The increase was led by a combination of children’s nonfiction books that are helping parents educate and entertain their children while schools are shut down and books on race relations and social justice, whose sales have surged following the killing of George Floyd by police in Minneapolis in late May. The juvenile nonfiction segment had the biggest gain, with units jumping 25.5% over 2019. The leader in the category was My First Learn-to-Write Workbook by Crystal Radke, which sold more than 379,000 copies, placing the $8.99 title in ninth place on the overall bestseller list for the first half of the year. The strongest subcategories within the category were education/reference/language, which had a 64.6% jump, and games/activities/hobbies, where unit sales increased 41.2%
The juvenile fiction category had a 7.1% rise in unit sales, led by better than 11% increases in the classics and social situations/family/health subcategories. Fetch-22(Dog Man # 8) by Dav Pilkey was the #1 title in the category, with copies sold topping 402,000.

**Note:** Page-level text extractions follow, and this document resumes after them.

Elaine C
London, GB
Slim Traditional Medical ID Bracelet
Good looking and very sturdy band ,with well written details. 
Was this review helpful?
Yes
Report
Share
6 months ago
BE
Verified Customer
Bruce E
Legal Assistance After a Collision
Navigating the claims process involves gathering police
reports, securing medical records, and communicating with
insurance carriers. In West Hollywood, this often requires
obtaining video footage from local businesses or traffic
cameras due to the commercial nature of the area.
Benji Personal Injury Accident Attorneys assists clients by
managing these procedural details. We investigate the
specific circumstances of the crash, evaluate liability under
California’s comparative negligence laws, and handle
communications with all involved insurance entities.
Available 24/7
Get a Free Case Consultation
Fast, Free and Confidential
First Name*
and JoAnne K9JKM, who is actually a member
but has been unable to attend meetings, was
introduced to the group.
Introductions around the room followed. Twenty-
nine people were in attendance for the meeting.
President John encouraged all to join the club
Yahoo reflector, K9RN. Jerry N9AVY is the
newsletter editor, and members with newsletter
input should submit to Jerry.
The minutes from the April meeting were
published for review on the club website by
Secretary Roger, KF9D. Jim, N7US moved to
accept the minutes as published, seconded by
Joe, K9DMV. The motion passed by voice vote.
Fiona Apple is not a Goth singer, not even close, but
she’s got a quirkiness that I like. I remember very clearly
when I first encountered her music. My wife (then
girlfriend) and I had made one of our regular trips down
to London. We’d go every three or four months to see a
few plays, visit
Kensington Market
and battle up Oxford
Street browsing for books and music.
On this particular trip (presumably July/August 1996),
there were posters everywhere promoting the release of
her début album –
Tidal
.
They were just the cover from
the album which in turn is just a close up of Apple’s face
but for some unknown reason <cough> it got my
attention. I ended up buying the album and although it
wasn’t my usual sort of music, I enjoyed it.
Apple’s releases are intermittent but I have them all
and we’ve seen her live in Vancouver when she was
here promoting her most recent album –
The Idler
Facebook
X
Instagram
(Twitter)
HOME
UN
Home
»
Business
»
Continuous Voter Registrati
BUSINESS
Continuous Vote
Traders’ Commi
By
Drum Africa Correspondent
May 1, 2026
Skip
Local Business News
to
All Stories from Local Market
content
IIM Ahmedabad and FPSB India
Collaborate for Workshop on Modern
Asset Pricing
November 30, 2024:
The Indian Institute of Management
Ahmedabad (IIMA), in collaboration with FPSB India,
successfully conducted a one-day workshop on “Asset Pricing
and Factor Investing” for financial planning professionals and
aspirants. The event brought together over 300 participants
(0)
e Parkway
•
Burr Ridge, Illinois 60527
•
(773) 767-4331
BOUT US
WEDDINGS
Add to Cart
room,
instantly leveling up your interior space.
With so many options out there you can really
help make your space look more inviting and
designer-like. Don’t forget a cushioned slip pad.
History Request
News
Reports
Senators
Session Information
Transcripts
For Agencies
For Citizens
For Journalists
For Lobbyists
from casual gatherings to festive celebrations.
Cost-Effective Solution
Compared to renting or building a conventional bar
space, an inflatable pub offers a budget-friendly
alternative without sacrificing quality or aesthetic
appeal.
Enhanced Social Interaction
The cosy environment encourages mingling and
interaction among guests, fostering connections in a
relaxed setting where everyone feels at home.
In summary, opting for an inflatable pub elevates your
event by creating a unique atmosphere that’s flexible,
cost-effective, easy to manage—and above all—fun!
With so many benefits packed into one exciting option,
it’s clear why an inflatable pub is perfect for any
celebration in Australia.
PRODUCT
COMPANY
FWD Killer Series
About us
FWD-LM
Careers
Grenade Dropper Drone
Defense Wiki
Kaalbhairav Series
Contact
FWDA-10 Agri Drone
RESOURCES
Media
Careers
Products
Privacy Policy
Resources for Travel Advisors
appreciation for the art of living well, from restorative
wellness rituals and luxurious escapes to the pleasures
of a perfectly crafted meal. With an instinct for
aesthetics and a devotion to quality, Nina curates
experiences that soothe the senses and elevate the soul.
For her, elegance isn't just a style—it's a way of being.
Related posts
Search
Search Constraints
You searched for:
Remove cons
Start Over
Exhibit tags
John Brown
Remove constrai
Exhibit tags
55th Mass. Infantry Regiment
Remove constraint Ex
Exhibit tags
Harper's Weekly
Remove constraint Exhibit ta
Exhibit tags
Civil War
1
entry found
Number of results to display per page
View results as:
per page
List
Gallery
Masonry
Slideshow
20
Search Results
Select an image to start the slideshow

The YA fiction category had a solid performance in the first six months thanks in part to Suzanne Collins’s prequel to her Hunger Games trilogy, The Ballad of Songbirds and Snakes, which sold more than 887,000 copies, making it the top book in the first half of 2020. (More six-month bestsellers will be featured in next week’s issue.)
After posting soft sales for the past several years, the adult fiction category had a 2.9% increase in the first six months of 2020, as booksellers reported more people looking for titles that provide an escape from the drumbeat of coronavirus news. Where the Crawdads Sing by Delia Owens, released in August 2018, was the most popular novel in the first half of this year, selling more than 714,000 copies. The top new release was American Dirt by Jeanine Cummins, which sold more than 362,000 copies. The best-performing subcategories were graphic novels and general fiction, where unit sales rose 10.3% and 8.2%, respectively.
Sales of adult nonfiction fell 3.4% in the first half of 2020, as a 42% plunge in travel titles paired with double-digit declines in the business/economics, health/fitness/medicine/sports, computers, and religion subcategories offset a 30.8% increase in crafts/hobbies/antiques/games and solid performances in cooking/entertainment (up 11.9%) and general nonfiction (up 9.9%). The category as a whole benefitted from strong sales of two new titles: Magnolia Table, Vol. 2 by Joanna Gaines and The Room Where It Happened by John Bolton, which sold about 530,000 and 516,000 copies, respectively. White Fragility by Robin DiAngelo, published in 2018, sold more than 487,000 copies.
It is not clear how the six-month unit gain will be reflected in industrywide dollar sales. (The AAP said that sales from the companies that report results to its StatShot program were down 0.7% through April; see p.10.) BookScan largely reflects sales of trade and professional books; it does not include textbooks, whose sales have suffered from schools closing. The mix of titles could also impact dollar totals, as many of the bestselling activity books have relatively low prices. And though e-book sales are believed to have increased in the second quarter over 2019, it is not clear by how much. What is known, though, is that sales in the first half of 2020 could have been much worse.